Conversations Surrounding SCD Treatment Options


Nirmish Shah, MD, shares his advice for initiating conversations with patients about treatment options and selection criteria for sickle cell disease.

Biree Andemariam, MD: I just wanted to switch to Nirmish. How do you initiate conversations with your patients about their therapeutic options? What are the options? For how long? Are they going to be on them? What are the treatment goals? What are the things you discuss?
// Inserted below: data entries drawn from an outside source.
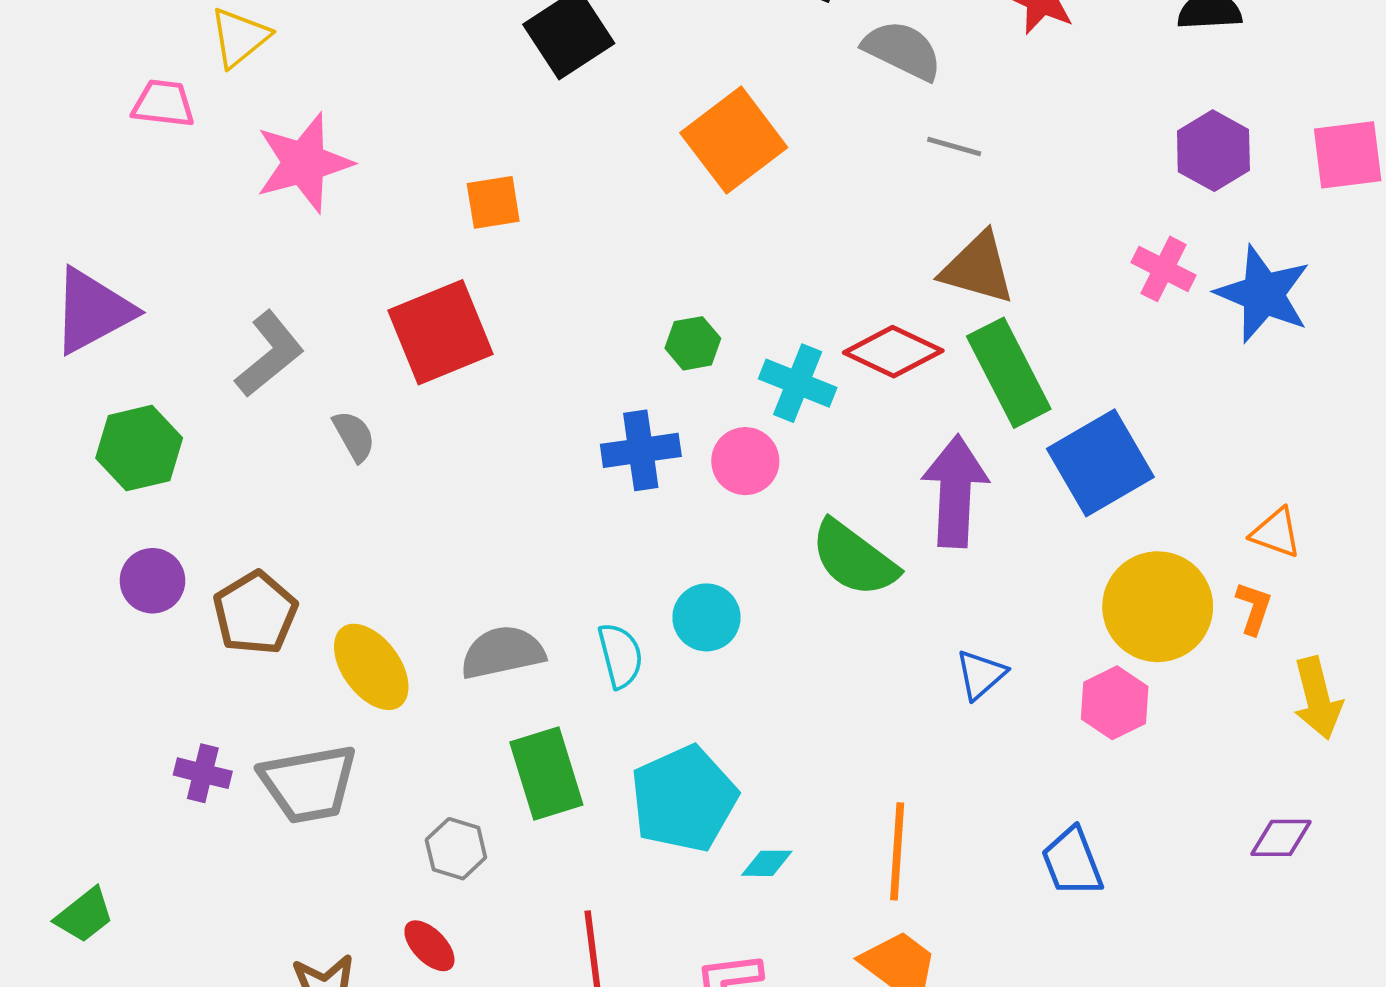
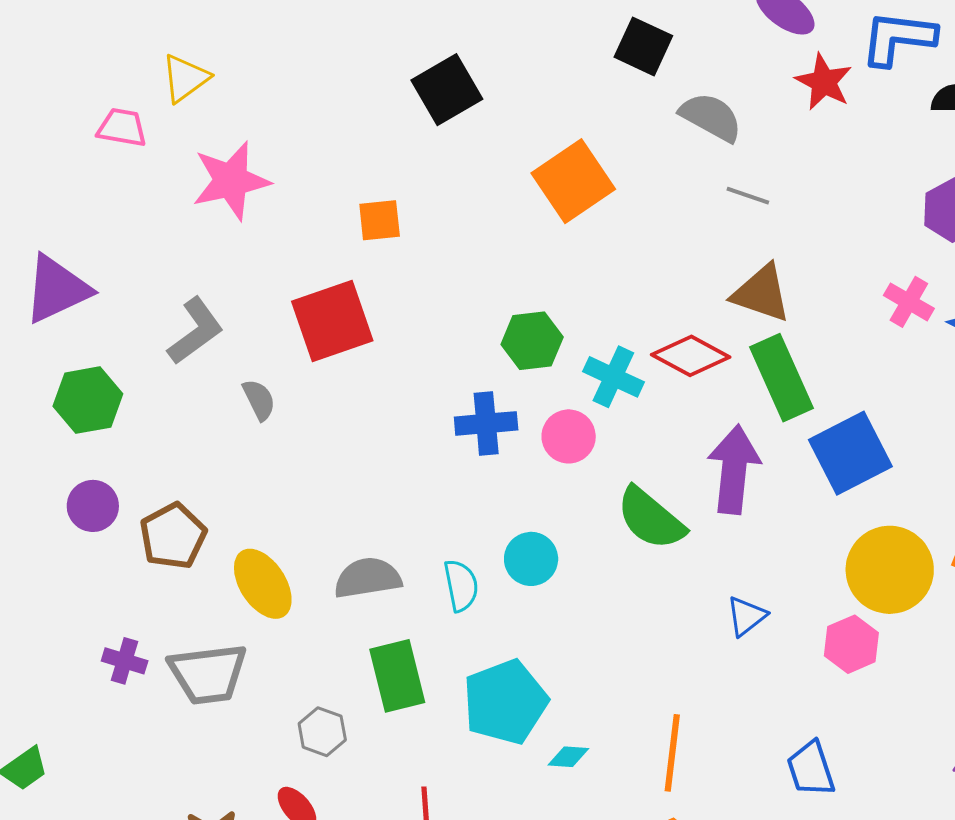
green hexagon: (693, 343) -> (532, 341), size x1.4

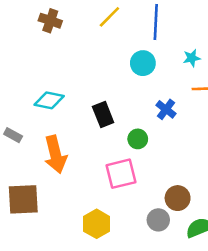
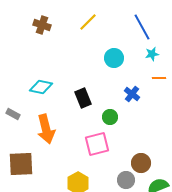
blue line: (156, 22) -> (142, 27), moved, turned -32

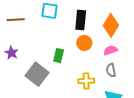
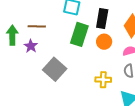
brown line: (16, 20) -> (37, 26), moved
green rectangle: (59, 56) -> (79, 34), moved, size x1.6

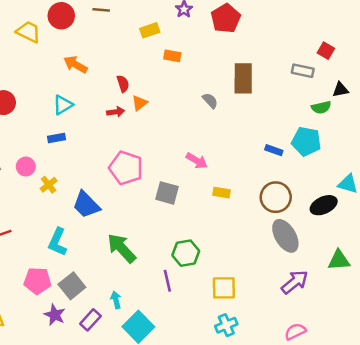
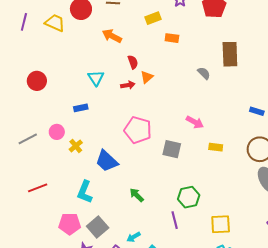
orange arrow: (75, 65) -> (112, 36), moved
cyan triangle: (63, 105) -> (96, 78), moved, turned -30
green arrow: (122, 248) -> (137, 195), size x0.6
cyan arrow: (116, 300) -> (134, 237), turned -104

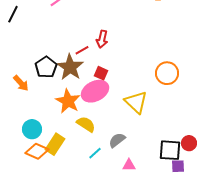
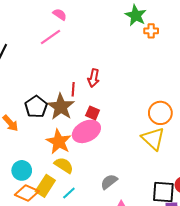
red line: (82, 50) -> (73, 89), turned -56
yellow triangle: (136, 102) -> (153, 139), moved
yellow semicircle: (86, 124) -> (64, 165), moved
cyan line: (95, 153) -> (69, 193), moved

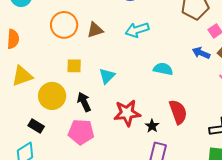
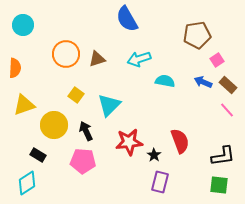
yellow square: (74, 66) -> (76, 95), turned 35
cyan semicircle: (163, 69) -> (165, 81), moved
cyan triangle: (107, 76) -> (109, 105), size x1.4

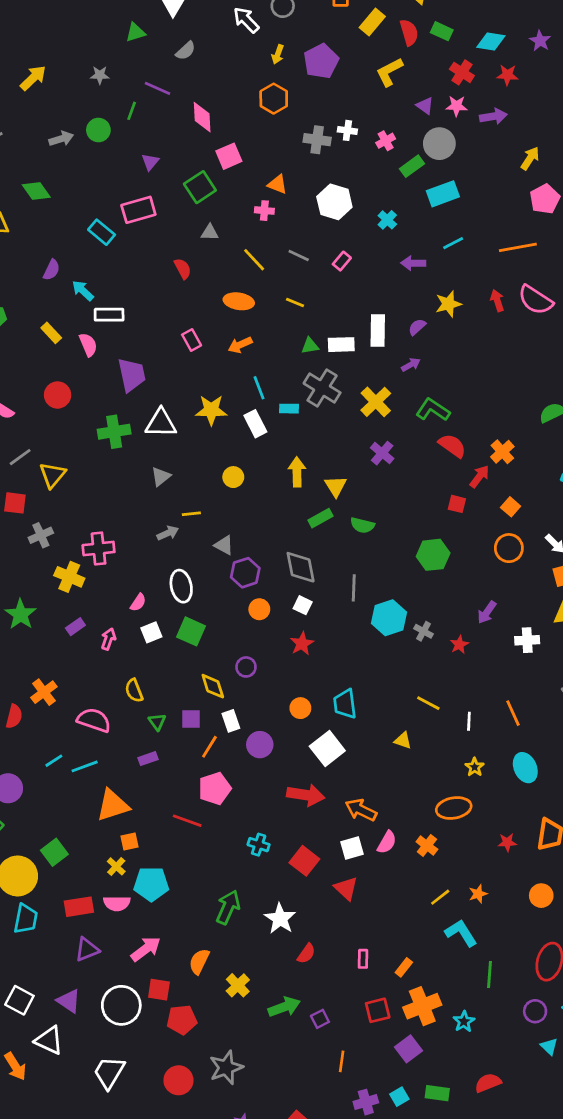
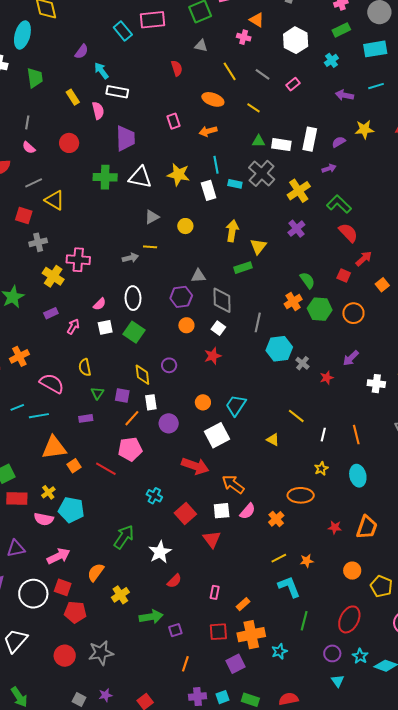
green rectangle: (412, 166) -> (341, 30), moved
orange cross: (502, 452) -> (293, 302), moved
yellow triangle: (52, 475) -> (55, 200), turned -50
gray triangle: (161, 477) -> (152, 217), moved
green semicircle: (362, 525) -> (307, 280), moved, turned -150
gray triangle: (224, 545) -> (198, 276), moved, turned -42
orange circle: (509, 548) -> (353, 313), moved
cyan trapezoid: (345, 704) -> (236, 405), turned 30
orange square: (130, 842) -> (74, 466), moved, turned -32
red rectangle: (79, 907) -> (17, 499), moved

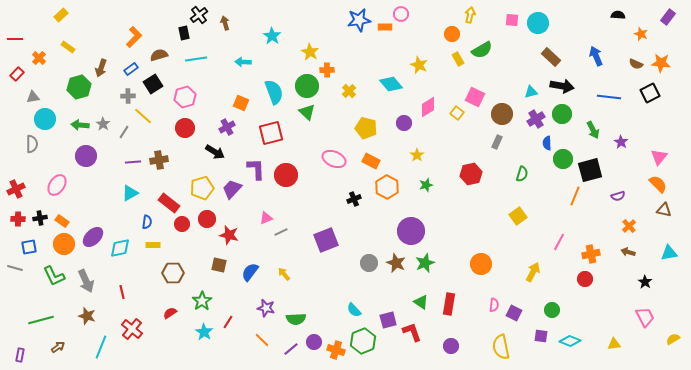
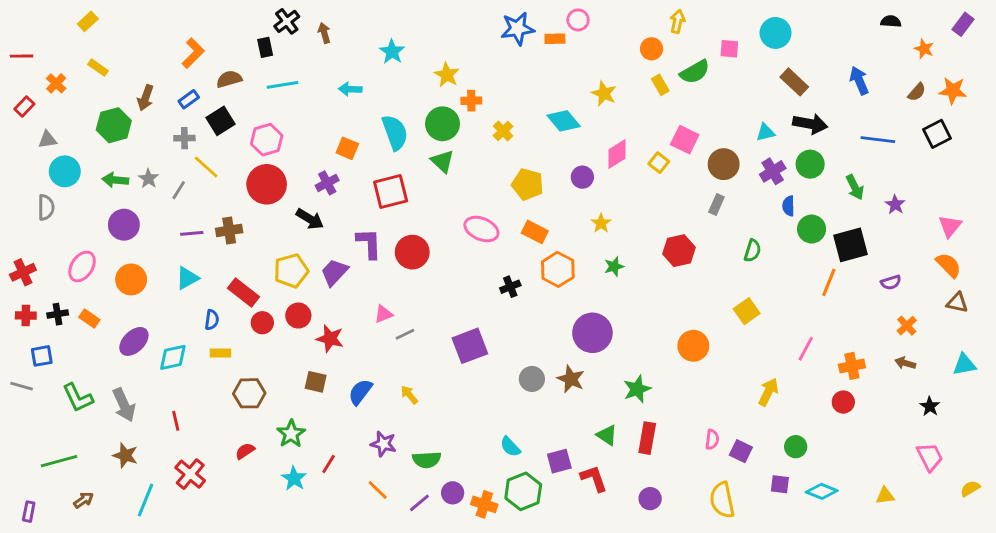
pink square: (512, 20) -> (729, 49), moved
brown semicircle: (636, 64) -> (917, 92), turned -72
red circle: (185, 128) -> (267, 184), size x1.4
orange circle: (64, 244) -> (131, 279), moved
green star: (425, 263) -> (637, 389), moved
orange circle: (481, 264) -> (693, 346), moved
Nirmish Shah, MD: The best time to talk about these treatments is when they don’t need the treatments. When you come into a patient’s room and say, “We’re going to start this medicine today,” they need time to digest. They need time to understand not only what the medicine does, including adverse effects and potential benefits but also how that plays into their lives. For example, we start hydroxyurea at a very early age: 9 months. But all these other therapies start a little later, and l-glutamine is at 5 years of age, voxelotor is at 4 years old, and crizanlizumab is at 16 years old. These are conversations we need to start before we even have the need for those medications. Give time for the patient to understand what this mechanism of action is, that there are other therapies out there. For many years, we’ve been emphasizing that hydroxyurea is a great drug. That’s wonderful. But we have new therapies that study these new drugs with hydroxyurea. Patients aren’t used to thinking about taking more than 1 medicine.

As Elna [Saah] brought up, it’s just like having a conversation for an acute leukemia: you need multiple therapies to control a very severe disease. I have the conversations almost every visit: “Just so you know, we have several therapies. I’m not saying you need any of them right now. But just know that 1 might be focused on pain, and 1 might be focused on anemia and hemolysis.” I’m going to keep that in my back pocket. If anything changes, I can come back to it. That way when I do have a conversation that they need a drug, I’ve already started the conversation. [They might then say] “We’ve been talking about this for a while. Tell me more about that.” Patients are really savvy these days with social media, smartphones, googling things all the time. Give them little handouts of brief information, so they can educate themselves about these new therapies. I’m very much a proponent of having conversations with the patient, their families, and their loved ones, so they all can start to think about these.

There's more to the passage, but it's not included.